On Sunday afternoon, 16 September, the new ACJ, Judge Maseforo Mahase, granted an ex parte order against Lesotho’s Chief Justice, Judge Nthomeng Majara stipulating that the latter was barred from the precincts of the palace of justice. She also barred Judge Majara from any activities associated with the role of the CJ.

These are the actual words of that part of the order:

“That (the CJ) be and is hereby interdicted from executing any functions of the Chief Justice of the Kingdom of Lesotho for as long as the suspension pursuant to Legal Notice No 73 of 2018 is legally enforceable.”

The Sunday afternoon litigation was followed up by action on the part of the ACJ that has stalled a sitting of the constitutional court. The three judge bench was to have considered an application brought by the CJ before her suspension. That case had led to an interim order that the political authorities were not to recommend to the King that the CJ should be suspended. The government was also not to take any steps to institute a tribunal. The second part of the order concerned the merits that were raised on both sides around the issue of the government’s declared intention to get rid of the CJ. While the government alleged the CJ had not done her job properly, the CJ claimed that the government wanted her out for political reasons and as punishment because she had not sworn in the man they wanted as president of the appeal court.

Because the constitutional court hearing on these issues would have involved the CJ, three foreign judges were requested to hear the matter.

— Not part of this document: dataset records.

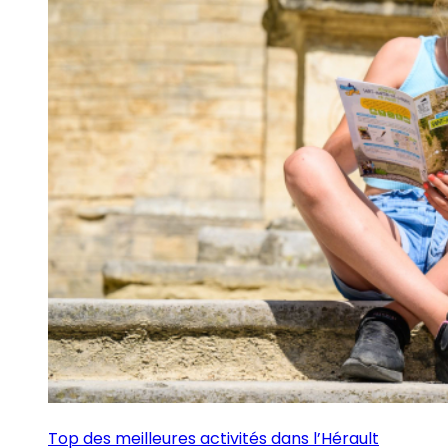
Top des meilleures activités dans l’Hérault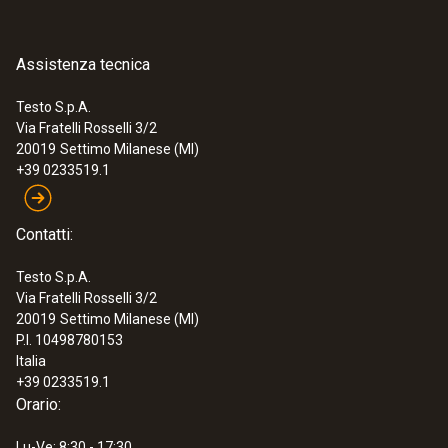
Dati tecnici generali
Assistenza tecnica
:
0563 1080
Peso
testo 108 - Misuratore di temperatura
per alimenti
Testo S.p.A.
32 g
€ 118,00
Via Fratelli Rosselli 3/2
20019
Settimo Milanese (MI)
€ 143,96
+39 0233519.1
Dimensioni
1380 mm
Contatti:
Testo S.p.A.
Diametro tubo sonda
Via Fratelli Rosselli 3/2
20019
Settimo Milanese (MI)
1,4 mm
P.I. 10498780153
Italia
+39 0233519.1
Lunghezza cavo
Orario:
1,2 m
Lu-Ve: 8:30 - 17:30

Judge Cagney Musi of SA, tasked with finding suitable judges to preside, had sent through three names to Lesotho. Asked this week what had happened on the question of the three judges, due to sit as a constitutional court to consider the CJ’s matter, he said he was initially informed that the Judicial Service Commission felt one of the three was not sufficiently senior to sit in a matter that involved the CJ. He therefore asked a more senior judge to step in, someone whose name was proposed and accepted.

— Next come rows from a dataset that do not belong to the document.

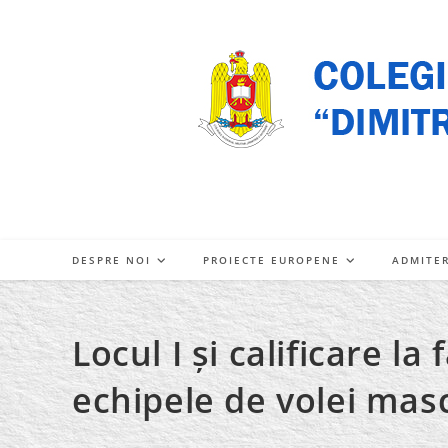
Skip
to
content
DESPRE NOI
PROIECTE EUROPENE
ADMITE
Locul I și calificare l
echipele de volei masc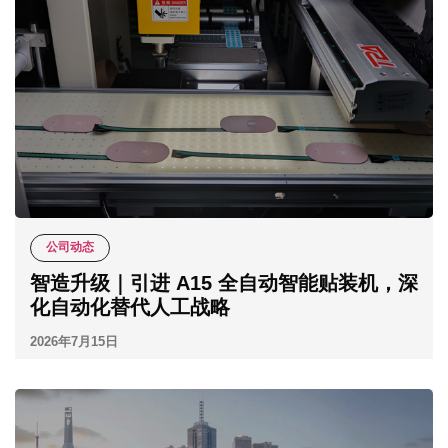
公司动态
智造升级｜引进 A15 全自动智能贴装机，深
化自动化替代人工战略
2026年7月15日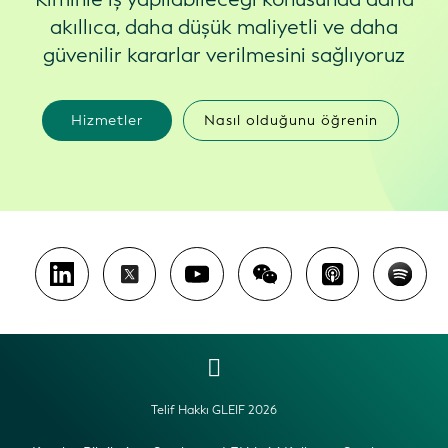
akıllıca, daha düşük maliyetli ve daha
güvenilir kararlar verilmesini sağlıyoruz
Hizmetler
Nasıl olduğunu öğrenin
Telif Hakkı GLEIF 2026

All three judges whose nominations were accepted were “ready and waiting”, he said. Heads of argument had been filed by both sides and a date had been set for the judges to start work.

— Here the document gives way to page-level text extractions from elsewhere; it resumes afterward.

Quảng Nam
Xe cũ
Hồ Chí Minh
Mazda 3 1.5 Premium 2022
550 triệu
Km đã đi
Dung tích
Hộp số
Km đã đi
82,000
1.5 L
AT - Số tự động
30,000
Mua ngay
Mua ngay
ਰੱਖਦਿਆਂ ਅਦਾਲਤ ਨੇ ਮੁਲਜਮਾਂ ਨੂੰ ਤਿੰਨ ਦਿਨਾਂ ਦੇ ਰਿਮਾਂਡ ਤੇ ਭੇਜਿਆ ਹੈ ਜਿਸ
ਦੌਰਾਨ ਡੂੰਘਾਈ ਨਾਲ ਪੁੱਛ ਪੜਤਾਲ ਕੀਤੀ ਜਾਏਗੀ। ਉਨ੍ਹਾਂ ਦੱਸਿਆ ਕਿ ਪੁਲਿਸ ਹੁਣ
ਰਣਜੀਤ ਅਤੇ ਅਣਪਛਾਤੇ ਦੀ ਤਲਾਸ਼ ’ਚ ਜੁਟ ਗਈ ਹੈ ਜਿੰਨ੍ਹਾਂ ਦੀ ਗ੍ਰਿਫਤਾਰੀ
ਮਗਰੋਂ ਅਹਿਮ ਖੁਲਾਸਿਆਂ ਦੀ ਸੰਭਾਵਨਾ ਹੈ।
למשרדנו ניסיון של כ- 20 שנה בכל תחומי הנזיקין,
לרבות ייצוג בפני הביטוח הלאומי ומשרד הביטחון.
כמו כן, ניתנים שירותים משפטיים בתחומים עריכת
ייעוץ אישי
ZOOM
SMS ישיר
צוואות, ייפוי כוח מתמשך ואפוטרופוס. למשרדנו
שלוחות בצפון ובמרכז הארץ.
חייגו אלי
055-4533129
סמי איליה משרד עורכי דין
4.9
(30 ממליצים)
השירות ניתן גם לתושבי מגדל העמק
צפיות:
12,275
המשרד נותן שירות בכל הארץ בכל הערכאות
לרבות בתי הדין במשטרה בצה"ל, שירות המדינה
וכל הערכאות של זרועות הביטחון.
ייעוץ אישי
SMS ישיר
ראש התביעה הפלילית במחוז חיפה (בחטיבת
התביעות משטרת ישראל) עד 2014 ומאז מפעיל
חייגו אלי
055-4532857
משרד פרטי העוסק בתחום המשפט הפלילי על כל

However, he was then told by a letter from the Lesotho court registrar that the ACJ had decided to hold in abeyance the matter due for hearing at the constitutional court. This was to allow the ACJ herself to study the file.

Though Judge Musi declined to comment further, legal experts said that the situation was “very strange”. It was highly unusual for the ACJ to request that a matter be held in abeyance since the case was ripe for hearing, the judges were ready to proceed, and the matter was in any case not her matter, but a case involving the CJ. “What is there for a head of court to study,” asked the experts. “It is not the ACJ’s case, but the case of the parties involved.”

They said that among the questions raised by the ACJ’s latest move is whether she wanted to prevent the constitutional court from commenting on and dealing with particular facts related to the history of the litigation. These were that the interim order had specifically ruled that the CJ was not to be suspended nor was a tribunal to be appointed, pending resolution of the matter by the courts, yet she had now been suspended and a tribunal appointed in apparent defiance of the interim order.

In their view, faced with this situation, it was open for the CJ to approach the court and argue that that her suspension was unlawful because of the case pending before the constitutional court.